Bacon’s Unpublished Works Brought to Light

Bacon, Francis, Lord Verulam (1561-1626)

Resuscitatio or, bringing into publick light several pieces of the works civil, historical, philosophical, and theological, hitherto sleeping of the right honourable Francis Bacon Baron of Verulam, Viscount Saint Alban. In two parts. The third edition, according to the best corrected copies, together with his Lordships life. By William Rawley, doctor in divinity, his lordships first and last Chaplain. And lately his Majesties Chaplain in Ordinary

London: printed by S[arah]. G[riffin]. and B[ennet]. G[riffin]. for William Lee, and are to be sold at his shop, at the sign of the Turks head in Fleetstreet over against Fetter Lane, 1671

$2,600.00

Folio: 29.5 x 19 cm. [12], 17, [1], 192, 187-255, [3], 99, [19], 8, [2], 16, [2], 18, [2], 19-26, [2], 27-62, [4], 58, [10], 92, [12], 26 p., [2] leaves of plates (portraits of Bacon).

THIRD EDITION.

An extremely fine copy in contemporary mottled calf with only very minor wear, the spine richly and beautifully tooled in gold and with a red morocco label, gilt. The edges of the text-block are marbled. The contents are extremely crisp and bright. The portrait of Bacon and the full-page engraving of Bacon’s funeral monument are present in crisp, dark impressions. CLean tear to 1 leaf (no loss.) Provenance: Thomas Dunant Scottow; William Charles Hall.

Edited by Bacon’s amanuensis, or daily instrument William Rawley (c. 1588-1667) from Bacon’s unpublished papers, including the “Register Book” of Bacon’s speeches.

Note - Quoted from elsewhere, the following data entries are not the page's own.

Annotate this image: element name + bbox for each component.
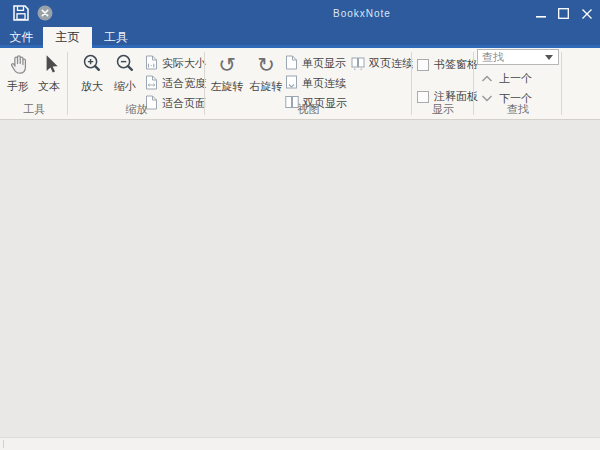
status-bar [0,437,600,450]
single-page-label: 单页显示 [302,56,346,71]
ribbon: 手形 文本 工具 放大 [0,48,600,120]
rotate-right-button[interactable]: ↻ 右旋转 [248,51,284,94]
save-icon[interactable] [12,4,30,22]
tab-file[interactable]: 文件 [0,27,43,48]
bookmark-pane-label: 书签窗格 [434,57,478,72]
group-zoom: 放大 缩小 实际大小 [68,48,205,119]
title-bar: BookxNote [0,0,600,27]
zoom-in-label: 放大 [81,79,103,94]
group-find: 查找 上一个 下一个 查找 [474,48,562,119]
chevron-up-icon [481,73,493,85]
group-label-view: 视图 [205,102,412,117]
tab-home[interactable]: 主页 [43,27,92,48]
group-label-tools: 工具 [0,102,68,117]
find-previous-button[interactable]: 上一个 [481,71,532,86]
window-controls [529,0,598,27]
text-cursor-icon [37,51,62,78]
two-continuous-icon [351,55,365,72]
minimize-icon[interactable] [529,0,552,27]
rotate-left-icon: ↺ [218,51,236,78]
single-continuous-icon [285,75,298,92]
single-page-icon [285,55,298,72]
fit-width-button[interactable]: 适合宽度 [145,73,206,93]
window-title: BookxNote [333,8,391,19]
find-input[interactable]: 查找 [478,50,545,65]
text-select-label: 文本 [38,79,60,94]
rotate-left-label: 左旋转 [211,79,244,94]
chevron-down-icon[interactable] [545,55,553,60]
zoom-in-icon [80,51,105,78]
text-select-button[interactable]: 文本 [31,51,67,94]
group-label-find: 查找 [474,102,562,117]
ribbon-tab-bar: 文件 主页 工具 [0,27,600,48]
actual-size-button[interactable]: 实际大小 [145,53,206,73]
single-continuous-label: 单页连续 [302,76,346,91]
single-page-button[interactable]: 单页显示 [285,53,347,73]
hand-tool-label: 手形 [7,79,29,94]
zoom-out-label: 缩小 [114,79,136,94]
two-continuous-button[interactable]: 双页连续 [351,53,413,73]
rotate-right-label: 右旋转 [250,79,283,94]
actual-size-label: 实际大小 [162,56,206,71]
hand-icon [6,51,31,78]
zoom-out-icon [113,51,138,78]
annotation-panel-checkbox[interactable] [417,91,429,103]
bookmark-pane-toggle[interactable]: 书签窗格 [417,57,478,72]
two-continuous-label: 双页连续 [369,56,413,71]
document-canvas[interactable] [0,121,600,437]
maximize-icon[interactable] [552,0,575,27]
rotate-left-button[interactable]: ↺ 左旋转 [209,51,245,94]
status-divider [3,440,4,448]
close-icon[interactable] [575,0,598,27]
group-label-display: 显示 [412,102,474,117]
single-continuous-button[interactable]: 单页连续 [285,73,347,93]
group-view: ↺ 左旋转 ↻ 右旋转 单页显示 [205,48,412,119]
rotate-right-icon: ↻ [257,51,275,78]
tab-tools[interactable]: 工具 [92,27,140,48]
group-label-zoom: 缩放 [68,102,205,117]
bookmark-pane-checkbox[interactable] [417,59,429,71]
find-previous-label: 上一个 [499,71,532,86]
close-circle-icon[interactable] [37,5,53,21]
group-tools: 手形 文本 工具 [0,48,68,119]
fit-width-label: 适合宽度 [162,76,206,91]
fit-width-icon [145,75,158,92]
zoom-in-button[interactable]: 放大 [74,51,110,94]
group-display: 书签窗格 注释面板 显示 [412,48,474,119]
zoom-out-button[interactable]: 缩小 [107,51,143,94]
actual-size-icon [145,55,158,72]
find-combobox[interactable]: 查找 [477,49,559,65]
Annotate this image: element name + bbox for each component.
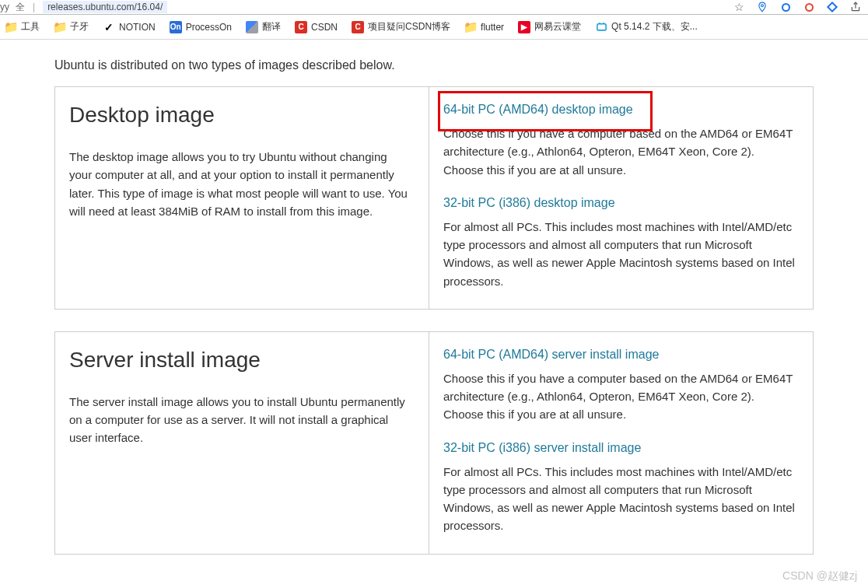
processon-icon: On xyxy=(170,21,182,33)
bookmark-translate[interactable]: 翻译 xyxy=(246,20,281,33)
bookmark-processon[interactable]: On ProcessOn xyxy=(170,21,232,33)
bookmark-label: flutter xyxy=(481,22,504,33)
bookmark-label: 项目疑问CSDN博客 xyxy=(368,20,450,33)
security-label: 全 xyxy=(12,1,25,14)
bookmark-label: Qt 5.14.2 下载、安... xyxy=(611,20,698,33)
svg-rect-1 xyxy=(597,24,605,30)
translate-icon xyxy=(246,21,258,33)
star-icon[interactable]: ☆ xyxy=(733,1,745,13)
intro-text: Ubuntu is distributed on two types of im… xyxy=(54,58,814,72)
section-heading: Server install image xyxy=(69,348,410,373)
bookmark-label: ProcessOn xyxy=(186,22,232,33)
folder-icon: 📁 xyxy=(5,21,17,33)
section-desktop-image: Desktop image The desktop image allows y… xyxy=(54,86,814,310)
bookmark-label: 翻译 xyxy=(262,20,281,33)
share-icon[interactable] xyxy=(849,1,862,13)
bookmark-label: 工具 xyxy=(21,20,40,33)
bookmark-notion[interactable]: ✓ NOTION xyxy=(103,21,156,33)
section-description: The server install image allows you to i… xyxy=(69,393,410,447)
csdn-icon: C xyxy=(352,21,364,33)
bookmark-tools[interactable]: 📁 工具 xyxy=(5,20,40,33)
page-content: Ubuntu is distributed on two types of im… xyxy=(0,40,868,555)
bookmark-ziya[interactable]: 📁 子牙 xyxy=(54,20,89,33)
watermark: CSDN @赵健zj xyxy=(782,569,857,583)
bookmark-label: NOTION xyxy=(119,22,156,33)
circle-red-icon[interactable] xyxy=(803,1,815,13)
address-field[interactable]: releases.ubuntu.com/16.04/ xyxy=(43,1,167,13)
download-link-i386-server[interactable]: 32-bit PC (i386) server install image xyxy=(443,441,796,455)
url-separator: | xyxy=(28,2,40,12)
folder-icon: 📁 xyxy=(54,21,66,33)
diamond-icon[interactable] xyxy=(826,1,838,13)
bookmark-flutter[interactable]: 📁 flutter xyxy=(464,21,504,33)
location-icon[interactable] xyxy=(756,1,768,13)
download-desc: Choose this if you have a computer based… xyxy=(443,124,796,179)
bookmarks-bar: 📁 工具 📁 子牙 ✓ NOTION On ProcessOn 翻译 C CSD… xyxy=(0,15,868,40)
bookmark-csdn-blog[interactable]: C 项目疑问CSDN博客 xyxy=(352,20,450,33)
csdn-icon: C xyxy=(295,21,307,33)
download-link-amd64-server[interactable]: 64-bit PC (AMD64) server install image xyxy=(443,348,796,362)
circle-blue-icon[interactable] xyxy=(779,1,792,13)
download-link-i386-desktop[interactable]: 32-bit PC (i386) desktop image xyxy=(443,196,796,210)
bookmark-label: 子牙 xyxy=(70,20,89,33)
bookmark-csdn[interactable]: C CSDN xyxy=(295,21,338,33)
netease-icon: ▶ xyxy=(518,21,530,33)
qt-icon xyxy=(595,21,607,33)
section-server-image: Server install image The server install … xyxy=(54,331,814,555)
section-heading: Desktop image xyxy=(69,103,410,128)
bookmark-label: 网易云课堂 xyxy=(534,20,581,33)
download-link-amd64-desktop[interactable]: 64-bit PC (AMD64) desktop image xyxy=(443,103,796,117)
download-desc: Choose this if you have a computer based… xyxy=(443,369,796,424)
download-desc: For almost all PCs. This includes most m… xyxy=(443,218,796,290)
section-description: The desktop image allows you to try Ubun… xyxy=(69,148,410,220)
url-bar: yy 全 | releases.ubuntu.com/16.04/ ☆ xyxy=(0,0,868,15)
svg-point-0 xyxy=(761,5,764,7)
flutter-icon: 📁 xyxy=(464,21,477,33)
bookmark-qt[interactable]: Qt 5.14.2 下载、安... xyxy=(595,20,698,33)
bookmark-label: CSDN xyxy=(311,22,338,33)
download-desc: For almost all PCs. This includes most m… xyxy=(443,463,796,535)
bookmark-netease[interactable]: ▶ 网易云课堂 xyxy=(518,20,581,33)
tab-fragment: yy xyxy=(0,2,9,12)
notion-icon: ✓ xyxy=(103,21,115,33)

Rawley was closely involved with the editing of Bacon’s work and was responsible for the posthumous publication of the “Sylva Sylvarum.”

Speaking of the Resuscitatio, Rawley confessed, 'It is true, that for some of the Pieces, herein contained, his Lordship did not aim, at the Publication of them, but at the Preservation onely; And Prohibiting them from Perishing; So as, to have been reposed, in some Private shrine, or Library.” Bacon was not always so successful in maintaining his manuscripts or preserving his papers and Rawley complained of 'the loose keeping' of some of 'his Lordships Papers, whilest he lived'. As a result, he argued, 'divers Surreptitious Copies have been taken; which have since, employed the Presse, with sundry Corrupt, and Mangled, Editions'. But Rawley reasons, “Having been employed, as an Amanuensis or dayly instrument, to this Honourable Authour; And acquainted with his Lordships Conceits, in the composing, of his Works, for many years together; Especially, in his writing Time; I conceived, that no Man, could pretend a better Interest, or Claim, to the ordering of them, after his Death, then myself.” Rawley has also included his own life of Bacon.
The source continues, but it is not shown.